I’m 1.5 years post clipping surgery and have both “I’m so lucky” feelings as well as anxiety.

It’s a mix. I am grateful for friends and family, for getting to be here with my husband and kids, and for being able to go back to work 30 hours a week. But I’m nervous to travel, be alone for long, I don’t know when I’ll ever get on an airplane, I don’t want to ski again for fear of injury, etc.

So my life is a lot “smaller” than it used to be, but that’s fine. I know what the truly important things are.

I wish any hospital around here (in CT) had a brain aneurysm support group but there’s NOTHING. Cancer patients get tons of support (as they should) but there’s almost nothing at all for aneurysm.

Great question! I am 3 1/2 years out from my SAH and just now really feel like ME again. I have always somehow been grateful for the horrible time I went through because it taught me so much about myself and about life. That being said, I'd rather not do it again... :-)

I honestly see it as a learning experience and I prefer the new me!

Has your health improved with time?

Daniel High Five I know exactly what you are feeling I had a SAH Nov 21 2014 spent two weeks in ICU and than off work for two months. I am back at work and everyday someone walks by me and wants a hug. I was on a diet prior to my SAH and I had lost 20 pounds I started that diet Sept 2014 I have now lost a total of 40 lbs and all my friends cannot believe it when they see me. I don't look like someone who almost died I feel like a new person and embrace it everyday of my life. I have great support at work as well as in my personal life. I will NOT allow anything negative in my life nor will I treat anyone bad I treat others the way I want to be treated. Life is Short embrace it today because as we all know it is just a blink of the eye and your life changes.

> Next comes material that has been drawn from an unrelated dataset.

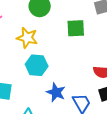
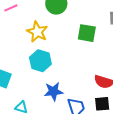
blue star: (56, 92) -> (53, 91), turned 30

Thanks Caroline! You are definitely giving yourself a great life. I want you to know you are

a great woman!!

Hi Ronk, you have reached a time when you are feeling the negatives. Let all those negative

words walk past you. Sure, watch them, but them let them go and smile that you made it

through some rough spots. Okay?

Hi Jennifer, Go ahead, start your own group where you live. I am sure you can do it.

You are sounding like a confident person! Congrats lady!

ronk said:

good advice Dan, but could you give me an example of how you are better now than before? ty

I had my rupturned aneurysm on 10.11.12. I was air lifted to Orlando then on to Shands in Gainesville for surgery. Dr HoH, much respected and knowledgeable placed a vp shunt and clipped. My husband was told I probably would not survive surgery and if i did most likely spend rest of my life in nursing home. This news devastated my husband and he had a total break, this did not stop him from caring and working with me and continuing with rehab when i finally got home. Other than pains in head and neck and some memory problems i am doing well. Blessed not lucky! Due to my husbands break condition, he was diagnosed with PTSD and eventually given Paxil, three weeks on that drug and I lost my lover and best friend to suicide in July. One of the terrible things was that our grandson( his pride and joy) found him and tried to revive him. In meantime My mother fell and was in rehab home-eventually passed in October . Trying to recuperate but miss them both terribly. The three of us did everything together. Feel quite overwhelmed most of time. At present going to husbands psychologist for therapy which helps greatly he understands me and was totally shocked over suicide -said he showed no tendencies. Also go to support group for surviving family members of suicide-where everyone can relate to one another Don't know what my future holds-I just feel blessed but also lonely and scared.